4:00 pm, March 1, 2024 Prakash Belkale Motivic factorization of KZ local systems and deformations of representation and fusion rings. Let g be a simple Lie algebra over C. The KZ connection is a connection on the constant bundle associated to a set of n finite dimensional irreducible representations of g and a nonzero k, over the configuration space  of n-distinct points on the affine line. Via the work of Schechtman–Varchenko and Looijenga, when k is rational the associated local systems can be seen to be realizations of naturally defined motivic local systems. We prove a basic factorization for the nearby cycles of these motivic local systems as some of the n points coalesce.   This leads to the construction of a family of deformations  of the representation ring of g—we call these enriched representation rings—which allows one to compute the ranks of the Hodge filtration of the associated variations of mixed Hodge structure; in turn, this has applications to both the local and global monodromy of the KZ connection, and of the associated quotient of conformal blocks. In the case of special linear groups we give an explicit algorithm for computing all products in the enriched representation rings.   This is joint work with N. Fakhruddin and S. Mukhopadhyay.
3:00 pm, March 22, 2024 Yegor Zenkevich Quantum toroidal algebras, bow diagrams and R-matrices We introduce an algebraic formalism to translate bow diagrams describing the moduli spaces of vacua of supersymmetric 3d gauge theories into algebraic objects: networks of intertwiners of a certain large algebra (a quantum toroidal algebra). The matrix elements of the intertwiners give the vertex function, i.e. counts of quasimaps into the moduli spaces of vacua of the corresponding gauge theories. Hanany-Witten moves in the bow diagrams translate into nontrivial relations between the intertwining operators and R-matrices, which turn out to be true.

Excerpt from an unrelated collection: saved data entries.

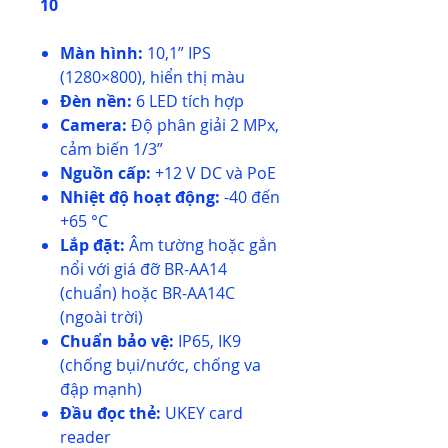
10
Màn hình:
10,1” IPS
(1280×800), hiển thị màu
Đèn nền:
6 LED tích hợp
Camera:
Độ phân giải 2 MPx,
cảm biến 1/3”
Nguồn cấp:
+12 V DC và PoE
Nhiệt độ hoạt động:
-40 đến
+65 °C
Lắp đặt:
Âm tường hoặc gắn
nổi với giá đỡ BR-AA14
(chuẩn) hoặc BR-AA14C
(ngoài trời)
Chuẩn bảo vệ:
IP65, IK9
(chống bụi/nước, chống va
đập mạnh)
Đầu đọc thẻ:
UKEY card
reader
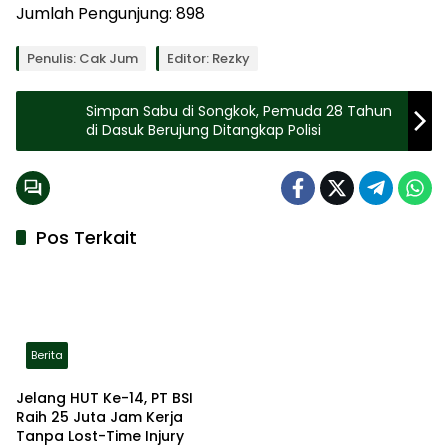
Jumlah Pengunjung:
898
Penulis: Cak Jum
Editor: Rezky
Simpan Sabu di Songkok, Pemuda 28 Tahun
di Dasuk Berujung Ditangkap Polisi
Pos Terkait
Berita
Jelang HUT Ke-14, PT BSI
Raih 25 Juta Jam Kerja
Tanpa Lost-Time Injury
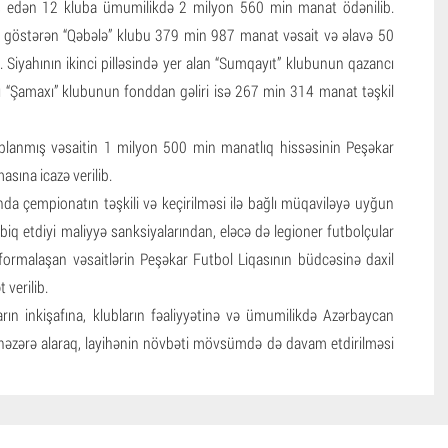
ış edən 12 kluba ümumilikdə 2 milyon 560 min manat ödənilib.
göstərən “Qəbələ” klubu 379 min 987 manat vəsait və əlavə 50
Siyahının ikinci pilləsində yer alan “Sumqayıt” klubunun qazancı
 “Şamaxı” klubunun fonddan gəliri isə 267 min 314 manat təşkil
planmış vəsaitin 1 milyon 500 min manatlıq hissəsinin Peşəkar
sına icazə verilib.
nda çempionatın təşkili və keçirilməsi ilə bağlı müqaviləyə uyğun
iq etdiyi maliyyə sanksiyalarından, eləcə də legioner futbolçular
ormalaşan vəsaitlərin Peşəkar Futbol Liqasının büdcəsinə daxil
 verilib.
rın inkişafına, klubların fəaliyyətinə və ümumilikdə Azərbaycan
 nəzərə alaraq, layihənin növbəti mövsümdə də davam etdirilməsi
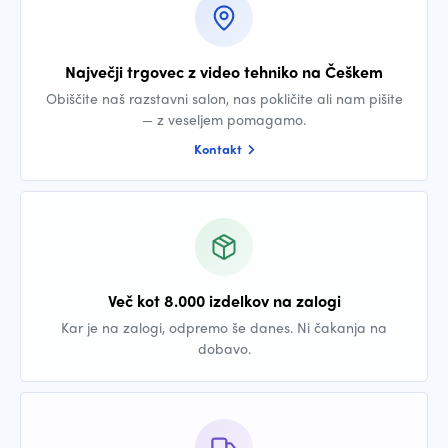
Največji trgovec z video tehniko na Češkem
Obiščite naš razstavni salon, nas pokličite ali nam pišite
— z veseljem pomagamo.
Kontakt
Več kot 8.000 izdelkov na zalogi
Kar je na zalogi, odpremo še danes. Ni čakanja na
dobavo.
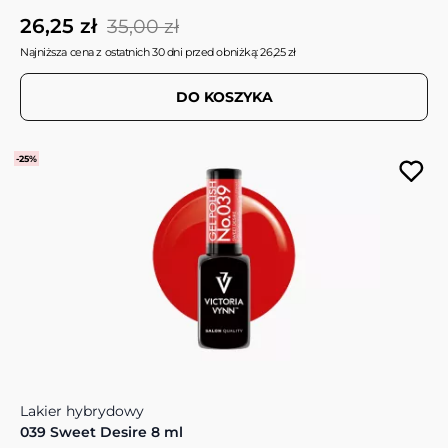
26,25 zł
35,00 zł
Najniższa cena z ostatnich 30 dni przed obniżką: 26,25 zł
DO KOSZYKA
-25%
Lakier hybrydowy
039 Sweet Desire 8 ml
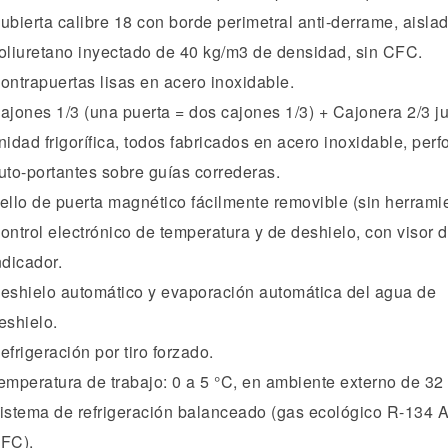
ubierta calibre 18 con borde perimetral anti-derrame, aisla
oliuretano inyectado de 40 kg/m3 de densidad, sin CFC.
ontrapuertas lisas en acero inoxidable.
ajones 1/3 (una puerta = dos cajones 1/3) + Cajonera 2/3 ju
nidad frigorífica, todos fabricados en acero inoxidable, perf
uto-portantes sobre guías correderas.
ello de puerta magnético fácilmente removible (sin herramie
ontrol electrónico de temperatura y de deshielo, con visor di
ndicador.
eshielo automático y evaporación automática del agua de
eshielo.
efrigeración por tiro forzado.
emperatura de trabajo: 0 a 5 °C, en ambiente externo de 32
istema de refrigeración balanceado (gas ecológico R-134 A
FC).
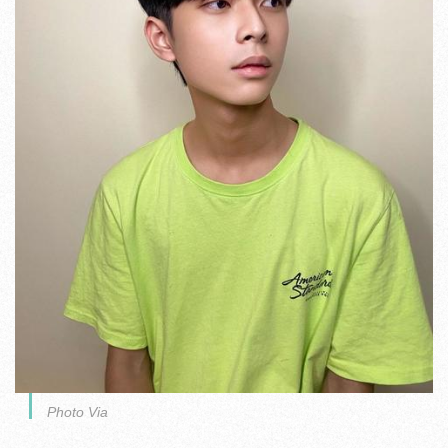
Photo Via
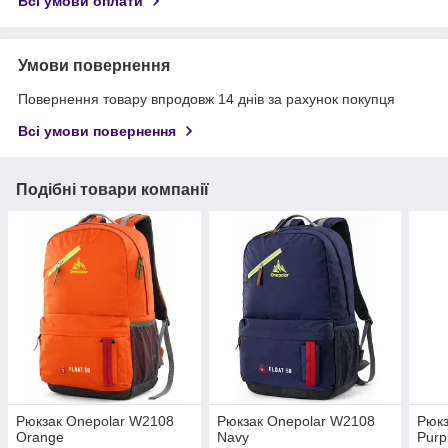
Всі умови оплати
Умови повернення
Повернення товару впродовж 14 днів за рахунок покупця
Всі умови повернення
Подібні товари компанії
Рюкзак Onepolar W2108
Рюкзак Onepolar W2108
Рюкз
Orange
Navy
Purp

The formalism also allows one to describe gauge theories in various other dimensions and backgrounds.
4:00 pm, April 19, 2024 Kiran Kedlaya Arithmetic aspects of hypergeometric differential equations Recently number theorists have taken a great interest in arithmetic aspects of the connections associated to hypergeometric differential equations. We survey some of these aspects, including hypergeometric L-functions, the p-adic Frobenius structures associated to hypergeometric connections, and some hints of "arithmetic mirror symmetry.
4:00 pm, April 26, 2024 Tianqing Zhu Quantum difference equations from shuffle algebra: affine type A quiver varieties The quantum difference equation (qde) is the $q$-difference equation which is proposed by Okounkov and Smirnov to encode the $K$-theoretic twisted quasimap counting for the Nakajima quiver varieties. In this talk, we will give a direct quantum toroidal algebra $U_{q,t}(\hat{\hat{\mf{sl}}}_{n})$ construction for the qde of the affine type $A$ quiver varieties. We will show that there is a really explicit and concise formula for the quantum difference operators. Moreover we will show that the degeneration limit of the quantum difference equation is equivalent to the Dubrovin connection for the quantum cohomology of the affine type A quiver varieties, which will give the description of the monodromy representation of the Dubrovin connection via the monodromy operators in the quantum difference equation.